(Document understanding data)
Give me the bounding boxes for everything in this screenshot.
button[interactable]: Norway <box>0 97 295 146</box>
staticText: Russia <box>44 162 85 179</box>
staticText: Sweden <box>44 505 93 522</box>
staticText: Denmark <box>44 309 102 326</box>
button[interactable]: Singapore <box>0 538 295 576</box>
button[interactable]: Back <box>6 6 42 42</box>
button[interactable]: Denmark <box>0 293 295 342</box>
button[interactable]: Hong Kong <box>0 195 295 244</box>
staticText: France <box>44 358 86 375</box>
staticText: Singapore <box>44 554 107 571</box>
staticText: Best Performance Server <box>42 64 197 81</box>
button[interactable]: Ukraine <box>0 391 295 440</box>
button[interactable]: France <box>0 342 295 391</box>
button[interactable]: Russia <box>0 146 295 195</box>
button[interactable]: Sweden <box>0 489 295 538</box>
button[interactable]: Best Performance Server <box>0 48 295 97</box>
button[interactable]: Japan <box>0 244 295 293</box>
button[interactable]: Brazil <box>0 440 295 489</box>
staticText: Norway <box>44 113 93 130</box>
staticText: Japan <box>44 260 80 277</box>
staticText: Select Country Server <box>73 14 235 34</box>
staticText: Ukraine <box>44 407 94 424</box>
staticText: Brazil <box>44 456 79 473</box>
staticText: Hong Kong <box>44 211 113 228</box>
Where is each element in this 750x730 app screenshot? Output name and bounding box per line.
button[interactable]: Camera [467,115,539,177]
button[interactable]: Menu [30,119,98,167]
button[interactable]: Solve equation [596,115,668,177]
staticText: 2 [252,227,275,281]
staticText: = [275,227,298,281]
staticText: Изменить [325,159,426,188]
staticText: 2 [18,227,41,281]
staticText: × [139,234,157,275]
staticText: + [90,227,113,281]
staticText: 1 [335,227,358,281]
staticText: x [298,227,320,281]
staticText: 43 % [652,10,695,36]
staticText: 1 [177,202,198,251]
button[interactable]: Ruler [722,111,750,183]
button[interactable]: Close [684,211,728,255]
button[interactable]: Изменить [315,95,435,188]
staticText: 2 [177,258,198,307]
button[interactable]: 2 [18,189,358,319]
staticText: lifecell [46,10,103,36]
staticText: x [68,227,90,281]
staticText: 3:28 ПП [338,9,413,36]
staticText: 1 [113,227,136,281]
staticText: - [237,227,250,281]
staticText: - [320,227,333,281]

[WHAT TO DO] Transcribe all the data word for word, as it appears above.

[WRITTEN ANSWER]
Give me the bounding boxes for everything in this screenshot.
button[interactable]: Norway <box>0 97 295 146</box>
staticText: Russia <box>44 162 85 179</box>
staticText: Sweden <box>44 505 93 522</box>
staticText: Denmark <box>44 309 102 326</box>
button[interactable]: Singapore <box>0 538 295 576</box>
button[interactable]: Back <box>6 6 42 42</box>
button[interactable]: Denmark <box>0 293 295 342</box>
button[interactable]: Hong Kong <box>0 195 295 244</box>
staticText: France <box>44 358 86 375</box>
staticText: Singapore <box>44 554 107 571</box>
staticText: Best Performance Server <box>42 64 197 81</box>
button[interactable]: Ukraine <box>0 391 295 440</box>
button[interactable]: France <box>0 342 295 391</box>
button[interactable]: Russia <box>0 146 295 195</box>
button[interactable]: Sweden <box>0 489 295 538</box>
button[interactable]: Best Performance Server <box>0 48 295 97</box>
button[interactable]: Japan <box>0 244 295 293</box>
button[interactable]: Brazil <box>0 440 295 489</box>
staticText: Norway <box>44 113 93 130</box>
staticText: Japan <box>44 260 80 277</box>
staticText: Select Country Server <box>73 14 235 34</box>
staticText: Ukraine <box>44 407 94 424</box>
staticText: Brazil <box>44 456 79 473</box>
staticText: Hong Kong <box>44 211 113 228</box>
Where is each element in this 750x730 app screenshot? Output name and bounding box per line.
button[interactable]: Camera [467,115,539,177]
button[interactable]: Menu [30,119,98,167]
button[interactable]: Solve equation [596,115,668,177]
staticText: 2 [252,227,275,281]
staticText: = [275,227,298,281]
staticText: Изменить [325,159,426,188]
staticText: 2 [18,227,41,281]
staticText: × [139,234,157,275]
staticText: + [90,227,113,281]
staticText: 1 [335,227,358,281]
staticText: x [298,227,320,281]
staticText: 43 % [652,10,695,36]
staticText: 1 [177,202,198,251]
button[interactable]: Ruler [722,111,750,183]
button[interactable]: Close [684,211,728,255]
button[interactable]: Изменить [315,95,435,188]
staticText: 2 [177,258,198,307]
button[interactable]: 2 [18,189,358,319]
staticText: lifecell [46,10,103,36]
staticText: x [68,227,90,281]
staticText: 3:28 ПП [338,9,413,36]
staticText: 1 [113,227,136,281]
staticText: - [237,227,250,281]
staticText: - [320,227,333,281]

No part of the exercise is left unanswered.